February 28, 2005

EuroNews 2

Starting the engines of growth: As the Old European economies stagnate, the Eastern and Central Europe is adopting tax policies designed to spur growth. Many countries in the region, for example, have adopted flat taxes. Romania is the latest New European to restructure its tax system - the centerpiece is a flat-rate of 16 per cent, "replacing three income tax bands ranging between 18 and 40 per cent, and a corporate tax previously at 25 per cent." Taxes, particularly corporate taxes, throughout the Eastern Europe are already generally significantly lower than in the West. No wonder the Old Europe is hating the competition and trying to undermine the low tax push.

Why it matters: Because as V. Arun, research analyst with Frost & Sullivan writes, "low tax rates coupled with cheap labor prevalent in the [Eastern European] countries can have a drastic impact on the employment, investment, and industrial production in the EU member states.

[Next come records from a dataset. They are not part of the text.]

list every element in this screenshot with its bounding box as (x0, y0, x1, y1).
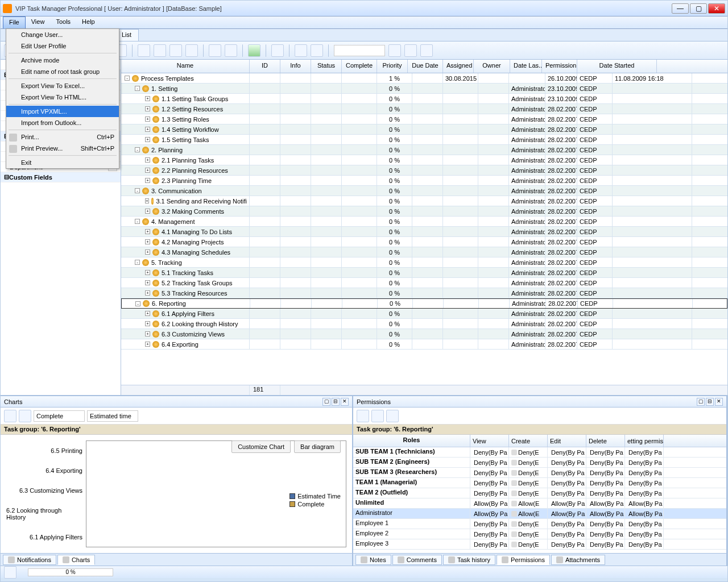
table-row[interactable]: -6. Reporting0 %Administrator28.02.2007C… (121, 298, 727, 309)
column-header[interactable]: etting permissio (625, 435, 664, 447)
expand-icon[interactable]: + (145, 331, 150, 336)
bottom-tab[interactable]: Comments (392, 555, 442, 565)
expand-icon[interactable]: + (145, 157, 150, 163)
permissions-row[interactable]: SUB TEAM 3 (Researchers)Deny(By PaDeny(E… (353, 468, 726, 478)
panel-close-icon[interactable]: ✕ (341, 398, 349, 406)
permissions-row[interactable]: SUB TEAM 2 (Engineers)Deny(By PaDeny(EDe… (353, 458, 726, 468)
expand-icon[interactable]: + (145, 342, 150, 347)
expand-icon[interactable]: + (145, 280, 150, 285)
expand-icon[interactable]: - (125, 76, 130, 81)
expand-icon[interactable]: + (145, 106, 150, 111)
bottom-tab[interactable]: Task history (443, 555, 495, 565)
expand-icon[interactable]: - (135, 219, 140, 224)
expand-icon[interactable]: + (145, 178, 150, 183)
table-row[interactable]: +6.2 Looking through History0 %Administr… (121, 319, 727, 329)
menu-help[interactable]: Help (76, 16, 101, 28)
table-row[interactable]: -2. Planning0 %Administrator28.02.2007CE… (121, 145, 727, 155)
table-row[interactable]: -Process Templates1 %30.08.201526.10.200… (121, 73, 727, 84)
expand-icon[interactable]: + (145, 239, 150, 244)
menu-view[interactable]: View (26, 16, 51, 28)
table-row[interactable]: +2.3 Planning Time0 %Administrator28.02.… (121, 176, 727, 186)
expand-icon[interactable]: - (135, 86, 140, 91)
column-header[interactable]: Roles (353, 435, 470, 447)
expand-icon[interactable]: + (145, 290, 150, 296)
toolbar-btn[interactable] (271, 44, 284, 57)
bar-diagram-button[interactable]: Bar diagram (294, 440, 341, 453)
permissions-row[interactable]: SUB TEAM 1 (Technicians)Deny(By PaDeny(E… (353, 447, 726, 458)
toolbar-btn[interactable] (295, 44, 307, 57)
table-row[interactable]: -1. Setting0 %Administrator23.10.2009CED… (121, 84, 727, 94)
permissions-row[interactable]: Employee 1Deny(By PaDeny(EDeny(By PaDeny… (353, 519, 726, 529)
panel-restore-icon[interactable]: ▢ (322, 398, 330, 406)
table-row[interactable]: +1.5 Setting Tasks0 %Administrator28.02.… (121, 135, 727, 145)
table-row[interactable]: +1.4 Setting Workflow0 %Administrator28.… (121, 124, 727, 135)
sidebar-item[interactable]: ⊟ Custom Fields (1, 172, 121, 182)
bottom-tab[interactable]: Notes (355, 555, 391, 565)
menu-item[interactable]: Edit name of root task group (6, 66, 119, 77)
toolbar-btn[interactable] (311, 44, 323, 57)
expand-icon[interactable]: + (145, 198, 149, 203)
permissions-row[interactable]: Employee 2Deny(By PaDeny(EDeny(By PaDeny… (353, 529, 726, 539)
table-row[interactable]: +4.2 Managing Projects0 %Administrator28… (121, 237, 727, 247)
permissions-row[interactable]: TEAM 2 (Outfield)Deny(By PaDeny(EDeny(By… (353, 488, 726, 498)
table-row[interactable]: +2.2 Planning Resources0 %Administrator2… (121, 165, 727, 176)
expand-icon[interactable]: + (145, 250, 150, 255)
expand-icon[interactable]: - (135, 188, 140, 193)
bottom-tab[interactable]: Permissions (497, 555, 550, 565)
permissions-body[interactable]: SUB TEAM 1 (Technicians)Deny(By PaDeny(E… (353, 447, 726, 553)
menu-item[interactable]: Print Preview...Shift+Ctrl+P (6, 143, 119, 154)
table-row[interactable]: +1.1 Setting Task Groups0 %Administrator… (121, 94, 727, 104)
bottom-tab[interactable]: Attachments (551, 555, 605, 565)
bottom-tab[interactable]: Notifications (3, 555, 56, 565)
column-header[interactable]: View (470, 435, 509, 447)
print-icon[interactable] (4, 410, 16, 422)
column-header[interactable]: Edit (548, 435, 586, 447)
expand-icon[interactable]: + (145, 96, 150, 101)
expand-icon[interactable]: + (145, 137, 150, 142)
menu-item[interactable]: Import VPXML... (6, 106, 119, 117)
table-row[interactable]: +6.4 Exporting0 %Administrator28.02.2007… (121, 339, 727, 350)
table-row[interactable]: +2.1 Planning Tasks0 %Administrator28.02… (121, 155, 727, 165)
menu-item[interactable]: Print...Ctrl+P (6, 131, 119, 143)
table-row[interactable]: -4. Management0 %Administrator28.02.2007… (121, 217, 727, 227)
column-header[interactable]: Date Started (577, 60, 657, 73)
toolbar-btn[interactable] (138, 44, 150, 57)
table-row[interactable]: +5.3 Tracking Resources0 %Administrator2… (121, 288, 727, 298)
column-header[interactable]: Complete (342, 60, 377, 73)
panel-close-icon[interactable]: ✕ (715, 398, 723, 406)
table-row[interactable]: +4.3 Managing Schedules0 %Administrator2… (121, 247, 727, 257)
toolbar-btn[interactable] (388, 44, 401, 57)
maximize-button[interactable]: ▢ (690, 3, 707, 14)
grid-body[interactable]: -Process Templates1 %30.08.201526.10.200… (121, 73, 727, 385)
column-header[interactable]: Create (509, 435, 548, 447)
expand-icon[interactable]: + (145, 311, 150, 316)
column-header[interactable]: Assigned (443, 60, 474, 73)
expand-icon[interactable]: - (135, 301, 140, 306)
table-row[interactable]: +1.2 Setting Resources0 %Administrator28… (121, 104, 727, 114)
menu-item[interactable]: Export View To Excel... (6, 80, 119, 92)
close-button[interactable]: ✕ (708, 3, 725, 14)
perm-toolbar-btn[interactable] (386, 410, 399, 422)
expand-icon[interactable]: + (145, 270, 150, 275)
column-header[interactable]: Name (121, 60, 250, 73)
minimize-button[interactable]: — (672, 3, 689, 14)
table-row[interactable]: +5.1 Tracking Tasks0 %Administrator28.02… (121, 268, 727, 278)
toolbar-btn[interactable] (154, 44, 166, 57)
expand-icon[interactable]: + (145, 209, 150, 214)
column-header[interactable]: Due Date (408, 60, 443, 73)
menu-item[interactable]: Export View To HTML... (6, 92, 119, 103)
column-header[interactable]: ID (250, 60, 280, 73)
menu-item[interactable]: Import from Outlook... (6, 117, 119, 128)
bottom-tab[interactable]: Charts (57, 555, 95, 565)
column-header[interactable]: Owner (474, 60, 510, 73)
expand-icon[interactable]: + (145, 127, 150, 132)
menu-item[interactable]: Change User... (6, 29, 119, 40)
column-header[interactable]: Permission (542, 60, 577, 73)
permissions-row[interactable]: UnlimitedAllow(By PaAllow(EAllow(By PaAl… (353, 498, 726, 509)
chart-select-1[interactable]: Complete (34, 410, 85, 422)
toolbar-btn[interactable] (169, 44, 182, 57)
menu-item[interactable]: Archive mode (6, 55, 119, 66)
chart-select-2[interactable]: Estimated time (87, 410, 138, 422)
column-header[interactable]: Date Las... (510, 60, 542, 73)
permissions-row[interactable]: TEAM 1 (Managerial)Deny(By PaDeny(EDeny(… (353, 478, 726, 488)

As a result, the corporates in the west are bound to move eastward in the hope of benefiting from the tax advantage." Yes, it will take quite some time for the countries of the former Eastern Bloc, ravaged as they still are by decades of communist economic vandalism, to reach the levels of economic development and the standard of living of the Western Europe, but as the Western Europe refuses to face the economic and demographic challenges, it might happen sooner than we think.

Chrenkoff is like a black hole that sucks in data and spews out information.

He is a good role model for future internet central nodes, places and people who convert HUGE amounts of internet sourced data to usable information at the touch of an index finger.